Of the ten banks, only seven responded. These included Indian Bank, Bank of Baroda, Canara Bank, Union Bank of India, Corporation Bank, Punjab National Bank and Bank of India.
However, their responses were rather incomplete barring the Union Bank of India (UBI), none of them specified the service charges EPFO would have to pay. Some didnt even mention the time they would take to transfer PF contributions to the investment accounts or the time they would take to send physical challans to local PF offices.
UBI, which has 2,529 branches across 20 states in the country, offered to act as EPFOs collection bank with a service charge of Rs 1.52 for every thousand rupees collected. The bank, which is incidentally also the labour ministrys banker, made a detailed presentation on what it could offer, to senior EPFO and ministry officials.
With EPFOs accounting and reconciliation systems still very archaic, the bank however, sought to understand EPFOs business processes better before it could suggest customized solutions as per their business needs. With lakhs of transactions at stake, the bank said it would develop software and conduct a trial run before beginning actual collections.
With this in mind, the FIC in its meeting in November decided that getting new bankers may not be a usual kind of exercise of calling for the tenders and short listing successful bidders.
Moreover, more than one bank at a time may be difficult to introduce as the collections have to hit the accounts centrally before it goes for investment. In certain accounts like EPF and Employees Pension Scheme, almost for a fortnight, withdrawals are more than the receipts, putting the account centrally into negative balances, the FIC noted.

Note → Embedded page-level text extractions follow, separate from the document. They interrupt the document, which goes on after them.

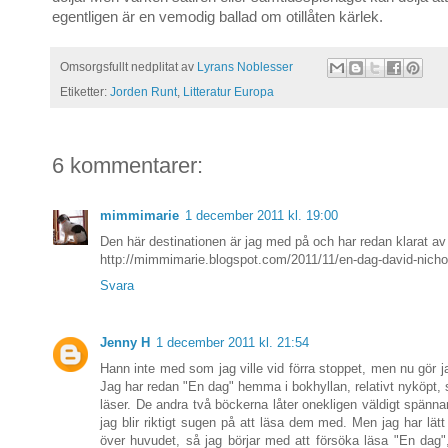
egentligen är en vemodig ballad om otillåten kärlek.
Omsorgsfullt nedplitat av
Lyrans Noblesser
Etiketter:
Jorden Runt
,
Litteratur Europa
6 kommentarer:
mimmimarie
1 december 2011 kl. 19:00
Den här destinationen är jag med på och har redan klarat av
http://mimmimarie.blogspot.com/2011/11/en-dag-david-nichol
Svara
Jenny H
1 december 2011 kl. 21:54
Hann inte med som jag ville vid förra stoppet, men nu gör ja
Jag har redan "En dag" hemma i bokhyllan, relativt nyköpt, s
läser. De andra två böckerna låter onekligen väldigt spänn
jag blir riktigt sugen på att läsa dem med. Men jag har lätt
över huvudet, så jag börjar med att försöka läsa "En dag",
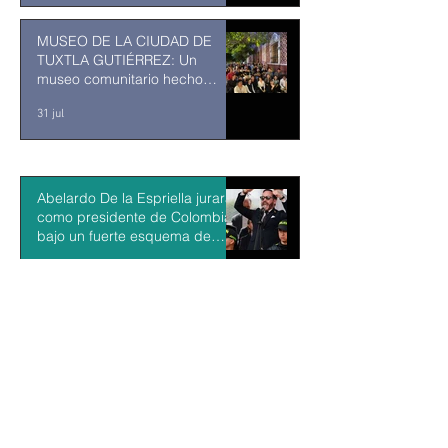
MUSEO DE LA CIUDAD DE
TUXTLA GUTIÉRREZ: Un
museo comunitario hecho
desde y para la comunidad
31 jul
Abelardo De la Espriella jurará
como presidente de Colombia
bajo un fuerte esquema de
seguridad en Cali
hace 1 día
La Fiscalía da un giro político
en el ‘caso Ayotzinapa’ con la
detención del exgobernador de
Guerrero Ángel Aguirre
hace 1 día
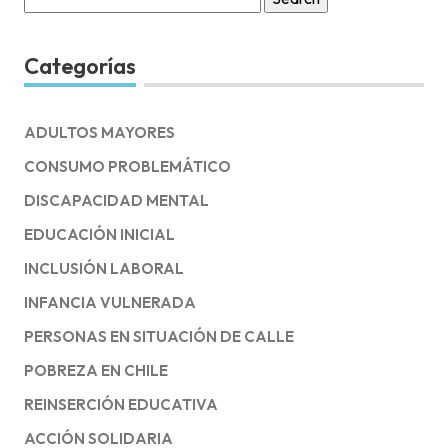
for:
Categorías
ADULTOS MAYORES
CONSUMO PROBLEMÁTICO
DISCAPACIDAD MENTAL
EDUCACIÓN INICIAL
INCLUSIÓN LABORAL
INFANCIA VULNERADA
PERSONAS EN SITUACIÓN DE CALLE
POBREZA EN CHILE
REINSERCIÓN EDUCATIVA
ACCIÓN SOLIDARIA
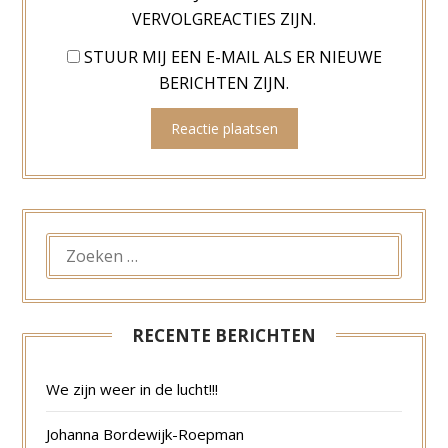
VERVOLGREACTIES ZIJN.
STUUR MIJ EEN E-MAIL ALS ER NIEUWE
BERICHTEN ZIJN.
ZOEKEN
NAAR:
RECENTE BERICHTEN
We zijn weer in de lucht!!!
Johanna Bordewijk-Roepman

While SBI provides an overdraft facility to EPFO against a centralised fixed deposit to deal with such negative balances, it has been putting pressure on EPFO to review the system and arrange for an overdraft facility at the branch level in order to comply with Basel II norms.
At the meeting, the EPFOs chief accounts officer told the FIC that in case it decides to appoint more than one bank, the words sole banking in the arrangement with SBI would have to be removed.
FIC members, however, asked for EPFO to proceed without haste. The banks should understand EPFOs functioning first. EPFO will have to gear up to reconcile accounts with more than one bank and the softwares on both sides will have to be able to talk to each other, a board member told FE.
When members questioned if EPFO can handle multiple bankers at one go, the organisations financial advisor said it would hopefully be able to handle two banks at a time with the present system of accounting and reconciliation.
Finally, it was decided that all interested banks should be asked to make presentations before an evaluation is made. The three-member committee appointed by the FIC to arrive at the modalities for appointing new bankers is expected to turn in its report by the end of this week.